• Exercise
Within the records below, find the line containing "Projetos de Avaliação". Reproduce it and each line after it exactly, and nothing else.

Page-level text extractions:
━━━━━━━━━━

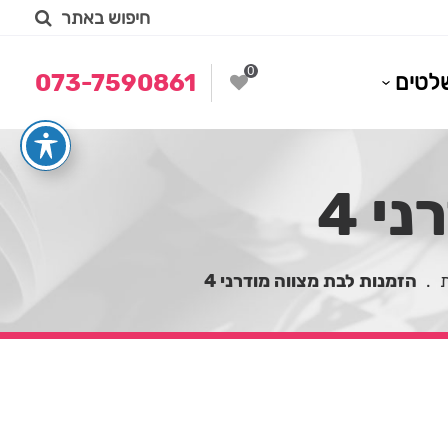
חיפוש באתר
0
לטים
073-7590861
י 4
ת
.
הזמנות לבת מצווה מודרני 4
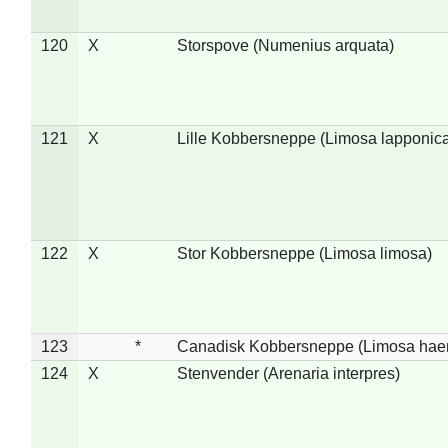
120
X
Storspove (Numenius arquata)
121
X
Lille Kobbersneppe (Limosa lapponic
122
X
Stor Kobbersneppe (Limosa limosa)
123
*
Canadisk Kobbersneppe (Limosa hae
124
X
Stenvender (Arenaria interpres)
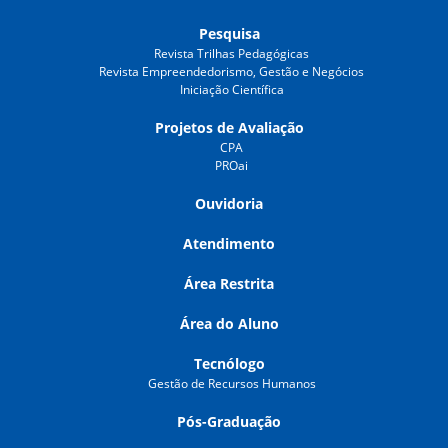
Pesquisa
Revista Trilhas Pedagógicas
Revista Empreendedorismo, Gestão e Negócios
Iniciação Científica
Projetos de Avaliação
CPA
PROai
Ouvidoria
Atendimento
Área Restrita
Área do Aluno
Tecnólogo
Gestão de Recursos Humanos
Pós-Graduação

━━━━━━━━━━

• Your solution
Projetos de Avaliação
CPA
PROai
Ouvidoria
Atendimento
Área Restrita
Área do Aluno
Tecnólogo
Gestão de Recursos Humanos
Pós-Graduação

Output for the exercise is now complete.